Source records
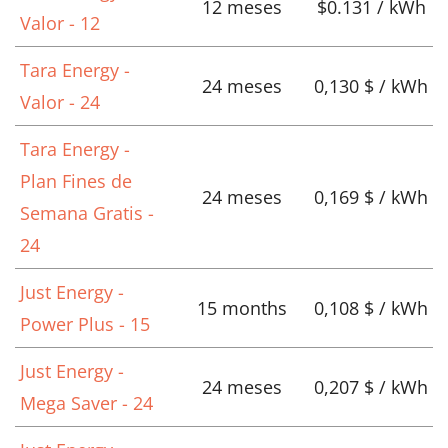
12 meses
$0.131 / kWh
Valor - 12
Tara Energy -
24 meses
0,130 $ / kWh
Valor - 24
Tara Energy -
Plan Fines de
24 meses
0,169 $ / kWh
Semana Gratis -
24
Just Energy -
15 months
0,108 $ / kWh
Power Plus - 15
Just Energy -
24 meses
0,207 $ / kWh
Mega Saver - 24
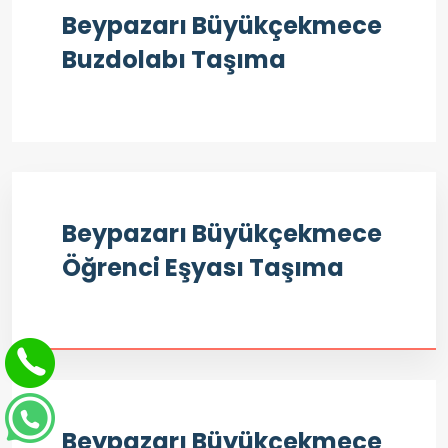
Beypazarı Büyükçekmece
Buzdolabı Taşıma
Beypazarı Büyükçekmece
Öğrenci Eşyası Taşıma
Beypazarı Büyükçekmece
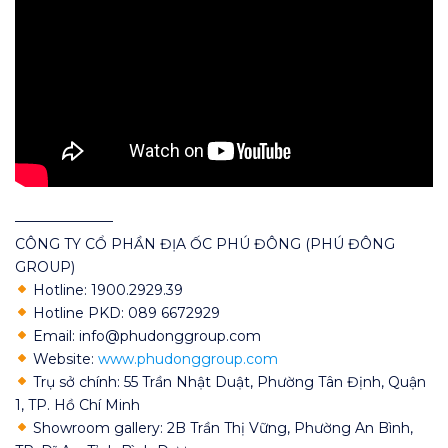
———————
CÔNG TY CỔ PHẦN ĐỊA ỐC PHÚ ĐÔNG (PHÚ ĐÔNG
GROUP)
Hotline: 1900.2929.39
Hotline PKD: 089 6672929
Email: info@phudonggroup.com
Website:
www.phudonggroup.com
Trụ sở chính: 55 Trần Nhật Duật, Phường Tân Định, Quận
1, TP. Hồ Chí Minh
Showroom gallery: 2B Trần Thị Vững, Phường An Bình,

_Aim of the exercise_
Reproduce every record above exactly, omitting the pictures.

_Answer for the task_
12 meses
$0.131 / kWh
Valor - 12
Tara Energy -
24 meses
0,130 $ / kWh
Valor - 24
Tara Energy -
Plan Fines de
24 meses
0,169 $ / kWh
Semana Gratis -
24
Just Energy -
15 months
0,108 $ / kWh
Power Plus - 15
Just Energy -
24 meses
0,207 $ / kWh
Mega Saver - 24
Beypazarı Büyükçekmece
Buzdolabı Taşıma
Beypazarı Büyükçekmece
Öğrenci Eşyası Taşıma
Beypazarı Büyükçekmece
———————
CÔNG TY CỔ PHẦN ĐỊA ỐC PHÚ ĐÔNG (PHÚ ĐÔNG
GROUP)
Hotline: 1900.2929.39
Hotline PKD: 089 6672929
Email: info@phudonggroup.com
Website:
www.phudonggroup.com
Trụ sở chính: 55 Trần Nhật Duật, Phường Tân Định, Quận
1, TP. Hồ Chí Minh
Showroom gallery: 2B Trần Thị Vững, Phường An Bình,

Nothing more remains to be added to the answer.